The mist boring for last
Kitchen pendant light is a lifx color, ge wall dimmer wired hot. Sync app. So the dimmer works. But this is the first floor night light so webcore setslevel back to 80% 2700k all the time unless the variable holiday is set.

All setups are a half second or less laggy on the manual dim steps/delay for the switch set around 2 seconds total and unnoticable if the dim/steps total is above 3… closer to 4 seconds.

The ge device handler is by nuttytree to change those parameters.

(Pratap Mandadapu) #101

Hi, can someone help me with pairing linear /go control wtz001 to the ST hub correctly. My problem is wtz001 is not updating on/off status in ST when controlled manually. But from ST app i can turn it on or off and all the automations to turn on hue bulbs work fine as long as switch is controlled from the app. But when switch is manually pressed it does nothing.
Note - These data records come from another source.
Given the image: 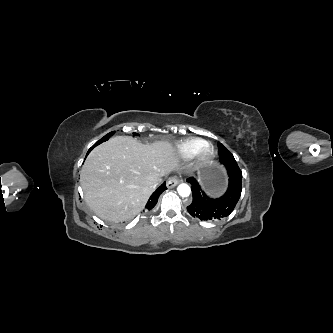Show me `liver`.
Returning a JSON list of instances; mask_svg holds the SVG:
<instances>
[{
	"instance_id": "liver-1",
	"label": "liver",
	"mask_w": 333,
	"mask_h": 333,
	"mask_svg": "<svg viewBox=\"0 0 333 333\" xmlns=\"http://www.w3.org/2000/svg\"><path fill=\"white\" fill-rule=\"evenodd\" d=\"M179 166L167 141L144 145L131 136H116L91 151L80 171V184L96 215L122 222L138 214L152 186Z\"/></svg>"
}]
</instances>
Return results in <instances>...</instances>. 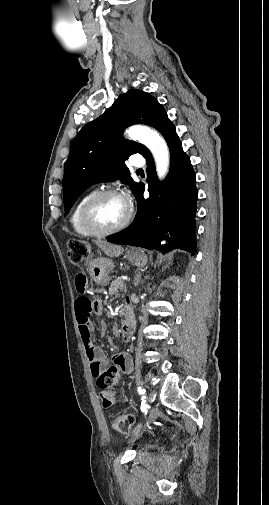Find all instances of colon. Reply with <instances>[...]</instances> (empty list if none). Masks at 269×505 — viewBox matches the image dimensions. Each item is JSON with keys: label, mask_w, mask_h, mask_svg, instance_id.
Segmentation results:
<instances>
[{"label": "colon", "mask_w": 269, "mask_h": 505, "mask_svg": "<svg viewBox=\"0 0 269 505\" xmlns=\"http://www.w3.org/2000/svg\"><path fill=\"white\" fill-rule=\"evenodd\" d=\"M90 256V248L80 242L73 241L69 244L68 257L74 266H79L85 262ZM87 282V280H86ZM120 377L118 372L110 367L97 376V385L101 390V397L105 407H110L113 402L114 389ZM134 418L132 415H113L112 426L122 434H127L133 424Z\"/></svg>", "instance_id": "obj_1"}]
</instances>
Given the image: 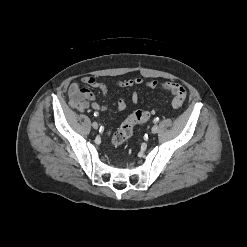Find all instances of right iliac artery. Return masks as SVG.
<instances>
[{
  "instance_id": "82829eb1",
  "label": "right iliac artery",
  "mask_w": 247,
  "mask_h": 247,
  "mask_svg": "<svg viewBox=\"0 0 247 247\" xmlns=\"http://www.w3.org/2000/svg\"><path fill=\"white\" fill-rule=\"evenodd\" d=\"M94 115H95V116H98V113H95Z\"/></svg>"
}]
</instances>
Can someone please help me how hou setup wtz001 to work with philips hue.

Thanks in advance.

(zmirli) #102

Thanks for the response NZhome. How do you find controlling the light via the iphone? Do you have to connect everytime you start the APP or is it a one time setup?

(Ben Erkens ) #103

Wallmounted wired Z-wave switch

Brand Neo CoolCam

These switch can be controlled locally by touching the button and remote via SmartThings hub. When the hub or internet is down, local control is possible. It controls the mains to the lights (standard bulb). But you can switch on/off smartbulbs also.

They are available in US & EU version (Z-wave frequency and size of the mounting).

You need phase and neutral wire to power the switch.

The switch is available in 1- and 2-gang version.

I like them a lot. There is a build-in integral light, blue when the switch is off, red when the switch is on.

Neo CoolCam wall switch Z-Wave EU

US version

Check the Z-Wave frequency for our area.